Todo lo que se prevea puede cambiar o puede no llegar a existir jamás.
El único futuro seguro es la muerte.
El destino y el futuro coinciden siempre en la muerte.
Y ya que tenemos, ¡por fin!, una certeza inevitable de seguro cumplimiento, empecemos a hacer planes sobre ella.
Ya que sabemos que se va a cumplir, preparemos algunos planes en los que su presencia puede colaborar.
Por ejemplo, en ser mucho más conscientes de la vida.
Venimos al mundo a vivir y a morir.

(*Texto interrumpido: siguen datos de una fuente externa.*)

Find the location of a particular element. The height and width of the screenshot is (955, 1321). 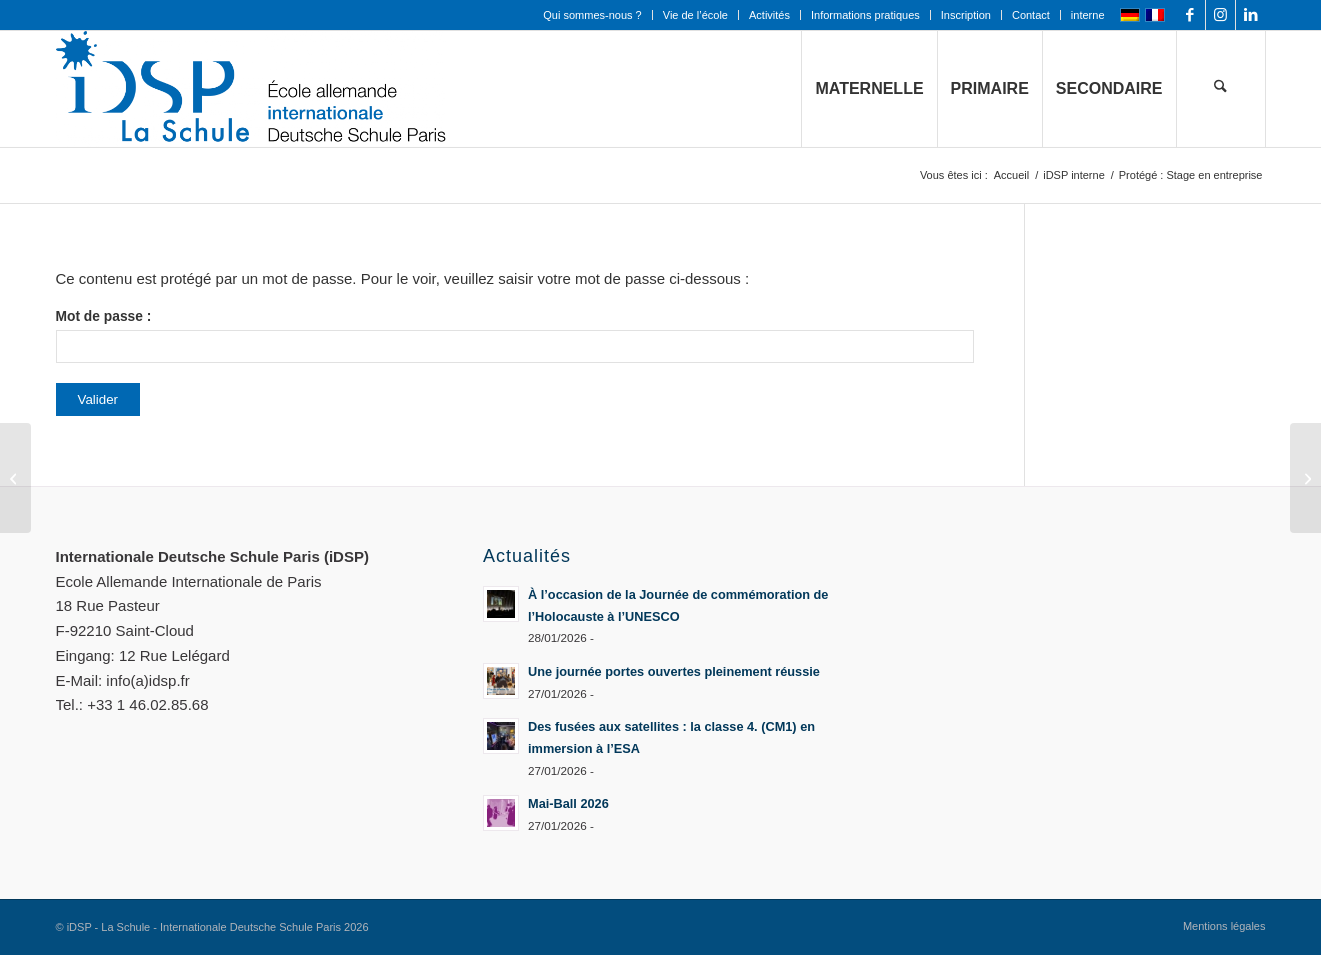

Inscription is located at coordinates (966, 15).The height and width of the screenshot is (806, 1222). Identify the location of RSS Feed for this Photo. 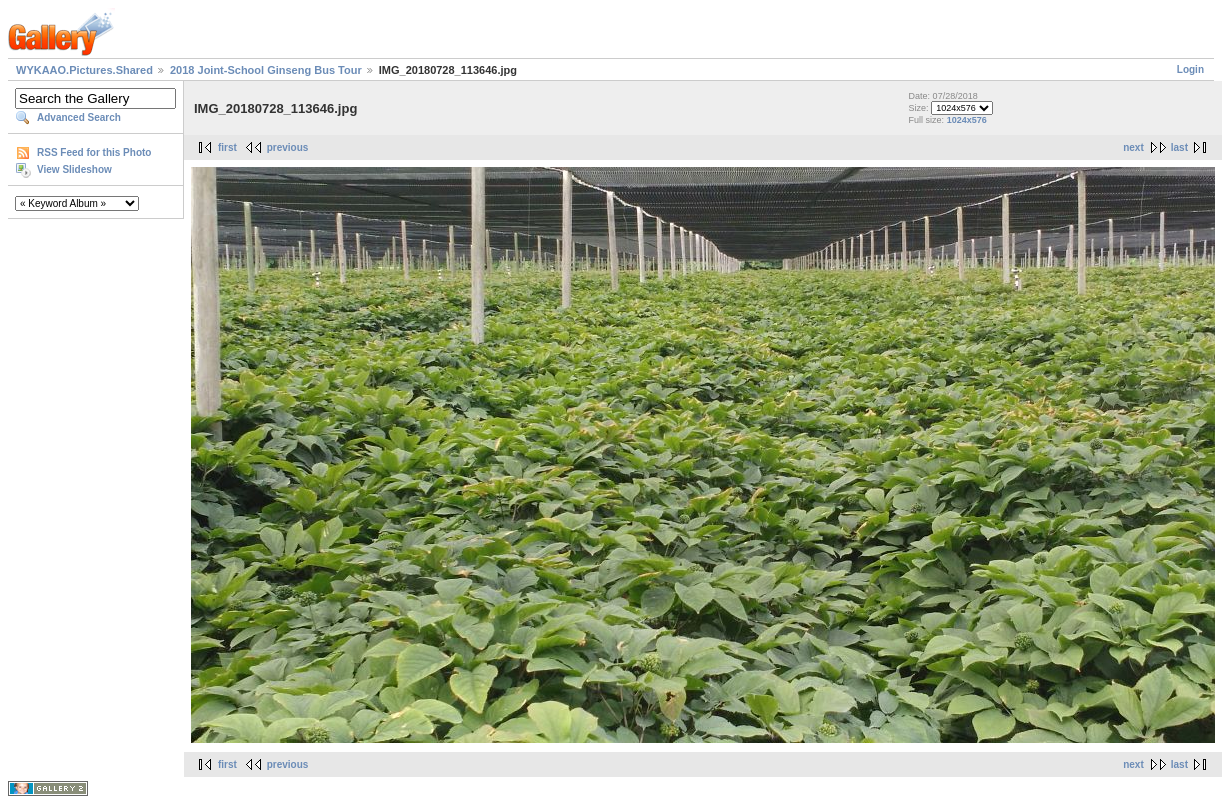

Participemos en lo primero ya que de lo segundo se encarga ello mismo.
Vivir.
Se ha hablado ya tanto de ello, y se ha escrito tanto, y se ha teorizado tanto, que tenemos la impresión de que ya lo sabemos todo. Y no es cierto.
CREEMOS que sabemos.
O conocemos algo de la teoría.
Pero vivir, lo que se dice vivir –no eso de consumir la vida-, a conciencia, con consciencia, con dedicación, con intensidad… hum… no tanto.
La muerte va a llegar, y no va a dar una segunda oportunidad a los que anduvieron distraídos.
La muerte nos da, hasta su llegada inapelable, una oportunidad cada instante: la de ejercitar su enemiga –o complementaria- vida.
No pensar en la muerte, o negarla con la desatención o el olvido –o aún peor: estar en la ilusión de ser el primero que escape a ella-, no sólo no beneficia, sino que perjudica.
Que nadie crea que por no pensar en la muerte ella no va a pensar en él.
Es inevitable. No es negociable. No hay excepciones. No hay piedad.
Llegará, y tal vez traiga una pregunta en su boca: “¿Qué hiciste, y que no hiciste, hasta mi llegada?”
Y quien no responda con una sonrisa habrá perdido la oportunidad mágica de la vida que ha consumido.
Una sonrisa, un brillo en los ojos, o la expresión de paz del deber cumplido serán nuestra ofrenda a la muerte: “Te vencí. Si creías que me ibas a encontrar con las manos vacías, te equivocaste. Las tengo llenas de vida”.